Köse, interaktif bankacılığın tüketiciye şubeye gitmeye gerek kalmadan hızlı ve pratik çözümler sunduğu bir gerçek lakin özellikle veri güvenliğinin sağlanması hususunda bankalara çok fazla iş düştüğünü söyledi. 31069 sayılı ’Bankaların bilgi sistemleri ve elektronik bankacılık hizmetleri hakkında yönetmelik’ bankaları açık bir şekilde veri güvenliğini sağlamakla mükellef kıldığını hatırlatan Köse, sözlerine şöyle devam etti:

"Bu yönetmelik uyarınca bankalar tüketicilere sunduğu interaktif ve mobil bankacılık işlemlerini iki bileşenli kimlik doğrulama uygulamasıyla gerçekleştirmek zorundadır. İki bileşenli kimlik doğrulamasıyla gerçekleştirilmeyen mobil bankacılık işlemlerinden banka sorumlu olup uyuşmazlık halinde işlemin tüketici tarafından gerçekleştirildiğinin ispatı ilgili bankaya aittir. Gördüğümüz kadarıyla tüketiciler genel olarak mobil bankacılık verileri üzerinden tüketiciyle ilgisi olmayan üçüncü kişiler lehine kazanımlar ve tüketicinin bilgisi olmadan gerçekleşen havale/eft işlemlerinden muzdarip.
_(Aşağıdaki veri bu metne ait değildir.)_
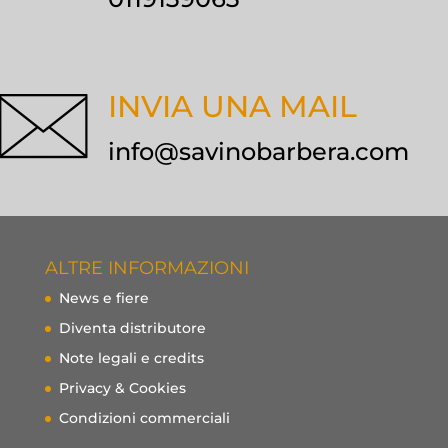
INVIA UNA MAIL
info@savinobarbera.com
ALTRE INFORMAZIONI
News e fiere
Diventa distributore
Note legali e credits
Privacy & Cookies
Condizioni commerciali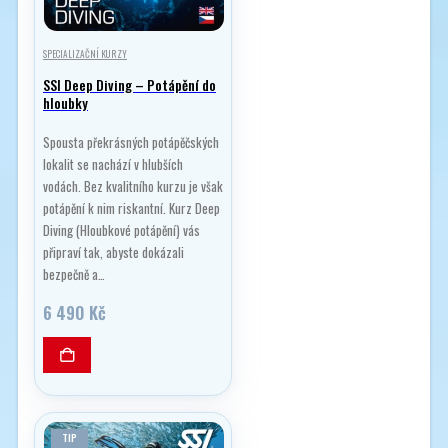
SPECIALIZAČNÍ KURZY
SSI Deep Diving – Potápění do
hloubky
Spousta překrásných potápěčských
lokalit se nachází v hlubších
vodách. Bez kvalitního kurzu je však
potápění k nim riskantní. Kurz Deep
Diving (Hloubkové potápění) vás
připraví tak, abyste dokázali
bezpečně a…
6 490
Kč
TIP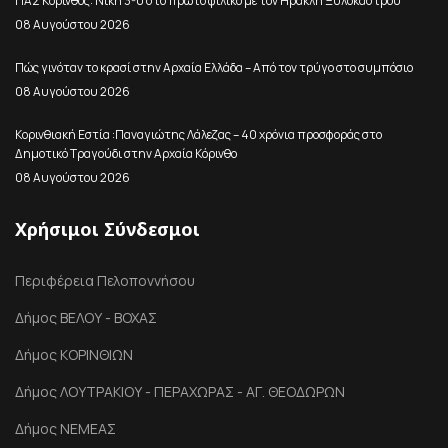
ΠΑΣ Κόρινθος: Νίκη 3-0 στο πρώτο φιλικό με τον Ηρακλή Ξυλοκάστρου
08 Αυγούστου 2026
Πώς γινόταν το κρασί στην Αρχαία Ελλάδα – Από τον τρύγο στο συμπόσιο
08 Αυγούστου 2026
Κορινθιακή Εστία :Παναγιώτης Λάλεζας – 40 χρόνια προσφοράς στο
Δημοτικό Τραγούδι στην Αρχαία Κόρινθο
08 Αυγούστου 2026
Χρήσιμοι Σύνδεσμοι
Περιφέρεια Πελοποννήσου
Δήμος ΒΕΛΟΥ - ΒΟΧΑΣ
Δήμος ΚΟΡΙΝΘΙΩΝ
Δήμος ΛΟΥΤΡΑΚΙΟΥ - ΠΕΡΑΧΩΡΑΣ - ΑΓ. ΘΕΟΔΩΡΩΝ
Δήμος ΝΕΜΕΑΣ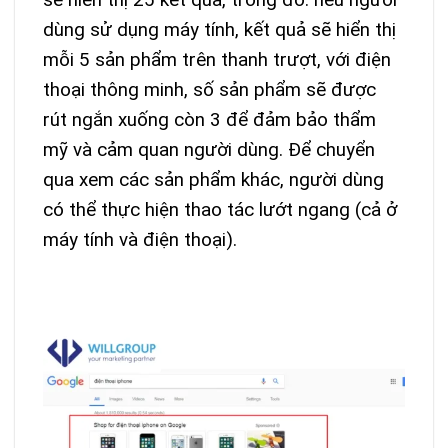
dùng sử dụng máy tính, kết quả sẽ hiển thị
mỗi 5 sản phẩm trên thanh trượt, với điện
thoại thông minh, số sản phẩm sẽ được
rút ngắn xuống còn 3 để đảm bảo thẩm
mỹ và cảm quan người dùng. Để chuyển
qua xem các sản phẩm khác, người dùng
có thể thực hiện thao tác lướt ngang (cả ở
máy tính và điện thoại).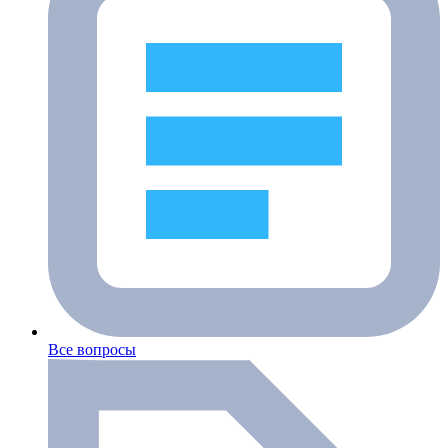
Все вопросы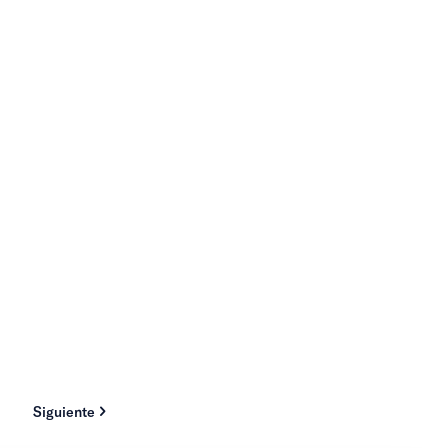
Siguiente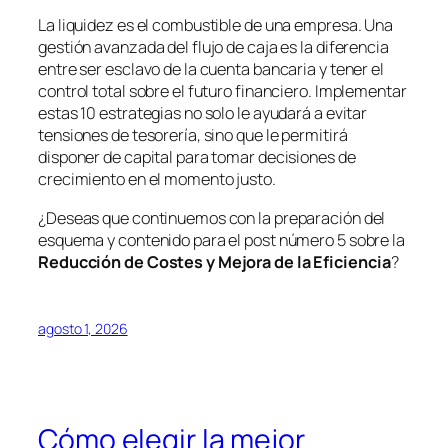
La liquidez es el combustible de una empresa. Una
gestión avanzada del flujo de caja es la diferencia
entre ser esclavo de la cuenta bancaria y tener el
control total sobre el futuro financiero. Implementar
estas 10 estrategias no solo le ayudará a evitar
tensiones de tesorería, sino que le permitirá
disponer de capital para tomar decisiones de
crecimiento en el momento justo.
¿Deseas que continuemos con la preparación del
esquema y contenido para el post número 5 sobre la
Reducción de Costes y Mejora de la Eficiencia
?
agosto 1, 2026
Cómo elegir la mejor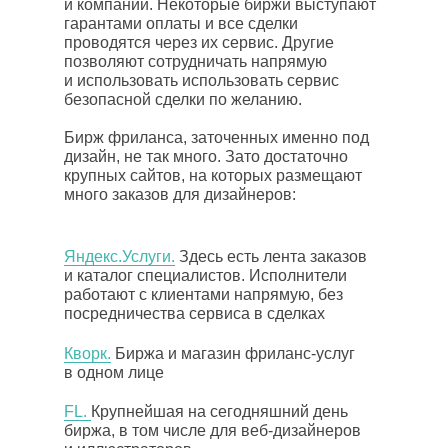
и компании. Некоторые биржи выступают
гарантами оплаты и все сделки
проводятся через их сервис. Другие
позволяют сотрудничать напрямую
и использовать использовать сервис
безопасной сделки по желанию.
Бирж фриланса, заточенных именно под
дизайн, не так много. Зато достаточно
крупных сайтов, на которых размещают
много заказов для дизайнеров:
Яндекс.Услуги.
Здесь есть лента заказов
и каталог специалистов. Исполнители
работают с клиентами напрямую, без
посредничества сервиса в сделках
Кворк.
Биржа и магазин фриланс-услуг
в одном лице
FL.
Крупнейшая на сегодняшний день
биржа, в том числе для веб-дизайнеров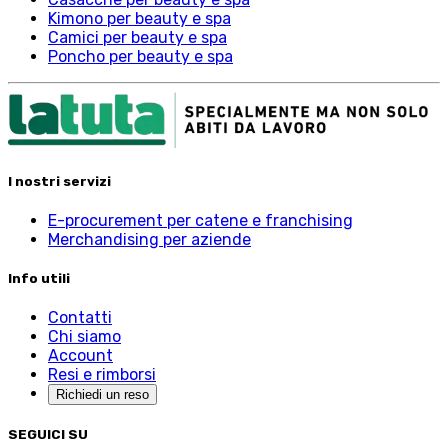
Kimono per beauty e spa
Camici per beauty e spa
Poncho per beauty e spa
I nostri servizi
E-procurement per catene e franchising
Merchandising per aziende
Info utili
Contatti
Chi siamo
Account
Resi e rimborsi
Richiedi un reso
SEGUICI SU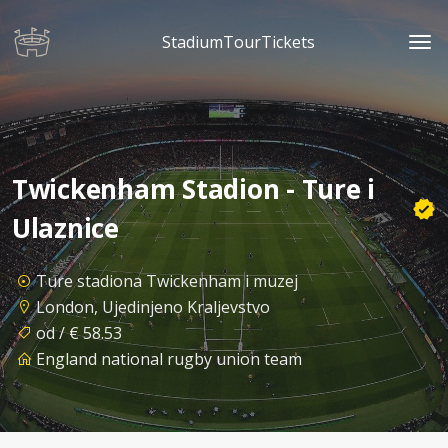
StadiumTourTickets
Twickenham Stadion - Ture i
Ulaznice
Ture stadiona Twickenham i muzej
London, Ujedinjeno Kraljevstvo
od / € 58.53
England national rugby union team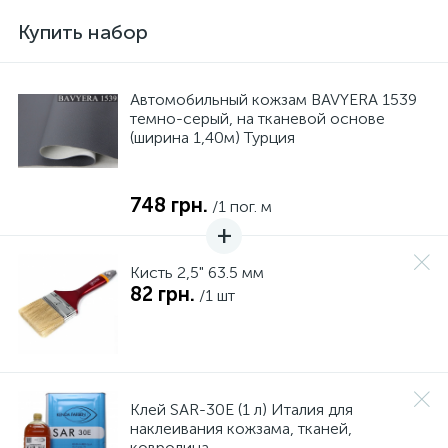
Купить набор
Автомобильный кожзам BAVYERA 1539
темно-серый, на тканевой основе
(ширина 1,40м) Турция
748 грн.
/1 пог. м
Кисть 2,5" 63.5 мм
82 грн.
/1 шт
Клей SAR-30E (1 л) Италия для
наклеивания кожзама, тканей,
ковролина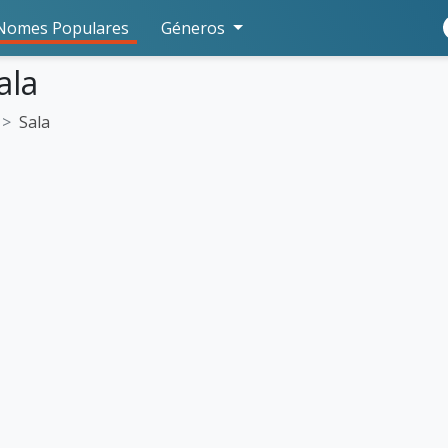
Nomes Populares
Géneros
ala
Sala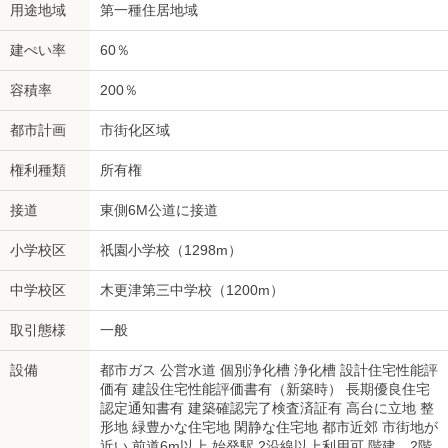
用途地域
第一種住居地域
建ぺい率
60％
容積率
200％
都市計画
市街化区域
権利種類
所有権
接道
東側6M公道に接道
小学校区
祇園小学校（1298m）
中学校区
木更津第三中学校（1200m）
取引態様
一般
設備
都市ガス 公営水道 個別浄化槽 浄化槽 設計住宅性能評
価有 建設住宅性能評価書有（新築時） 長期優良住宅
認定通知書有 建築確認完了検査済証有 高台に立地 整
形地 緑豊かな住宅地 閑静な住宅地 都市近郊 市街地が
近い 前道6m以上 始発駅 2沿線以上利用可 階建 2階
Bankalar finansal sonuç doğuran mobil veri akışında taklit edilemeyen bir doğrulama kodu sistemiyle çalışmak zorundadır. Yine tüketici kendisinin bilgisi olmaksızın bir finansal işlemin gerçekleştiğini iddia ediyor ise banka tüketiciye finansal sonuç doğuran işlemin tutarı, tarih ve saat bilgisini gösteren bir doğrulama kodunu ilettiğini ispatla mükelleftir. Banka bunu ispat edemiyorsa burada açık olarak bir güvenlik zafiyeti olduğundan bahsedilebilir ve banka gerçekleştirdiği bu işlemden tüketiciye karşı sorumludur. Bankalar gerçekleşen işlemin taraflarını, işlemin hangi konumdan hangi cihazla gerçekleştiğine dair verileri saklamakla yükümlüdür. O nedenle mobil bankacılık uygulamalarında bankanın bilgisi dışında işlem yapmak mümkün olmadığı gibi bankanın bu tarzdaki verileri ilgili tüketiciyle paylaşmaması da ayrı bir sorumluluk ilişkisi doğurur. Böyle bir durumda tüketicilerin ilgilisi olmadıkları işlemler hakkında vakit kaybetmeksizin bankaya işlem itirazında bulunması gereklidir. İtiraz yazılı olarak ya da kalıcı veri sağlayıcısı üzerinden yapılmalıdır. Ayrıca tüketiciler işlem tutarına göre tüketici hakem heyetlerine ya da tüketici mahkemelerine de başvurabilirler."

"ATM veri kayıtlarında tüketicinin bahsettiği işleme ilişkin verilerin paylaşılmaması gibi durumlarla karşılaşıyoruz"

Tüketici Hakları Derneği Bilecik Şube Başkanı Şerife Köse, ATM’yi sık kullanan vatandaşları uyararak, "Bankalar ATM bankacılığında finansal sonuç doğuran işlemler bakımından bankaların kimlik doğrulama sistemiyle tüketici işlemlerini yerine getirmek ve ATM’leri de müşterinin klavye hareketlerini göremeyecek açıda bir güvenlik kamerası izlemiyle desteklemek yükümlülüğü altındadır. Güvenlik kamerası kayıtları en az 6 ay süreyle saklanmalıdır. Yine ATM’ler aracılığıyla yapılacak bankacılık işlemlerinde bankalar ATM işlemlerini tarih, saat, tutar, konum bilgisi gösterir şekilde kayıtlandırmak durumundadır. Tüketici ATM aracılığıyla kendisinin bilgisi ve istemi dışında bir işlem gerçekleştiğini iddia ediyor ise banka işlemin tüketici tarafından gerçekleştiğini ispatla yükümlüdür.

Tüketiciler genel olarak ATM cihazlarının kart yutması, para çekme ve para yatırma işlemlerinde ATM’nin ekrandaki işlemlere yansımayacak şekilde para yutması, yatırılan parayı geri vermemesi şeklindeki işlemlerden muzdarip olarak derneğimize başvuruyor. Bu gibi durumlarda tüketicilerin vakit kaybetmeksizin bankaya yazılı olarak ya da kalıcı veri sağlayıcısı yoluyla başvurması işlemin tespiti için önem arz etmektedir. Nitekim karşılaştığımız bir çok tüketici şikayetinde ATM’lerin güvenlik kamerası kayıtlarının gönderilmemesi, ATM veri kayıtlarında tüketicinin bahsettiği işleme ilişkin verilerin paylaşılmaması gibi durumlarla karşılaşıyoruz. O nedenle tüketicinin itirazında elini çabuk tutması verinin kaybolmaması ve izlenebilir olması açısından önemlidir. Yine tüketiciler itiraz ettikleri işleme ilişkin şikayetlerini tutarları bakımından tüketici hakem heyetlerine ve tüketici mahkemelerine yapabilirler" dedi.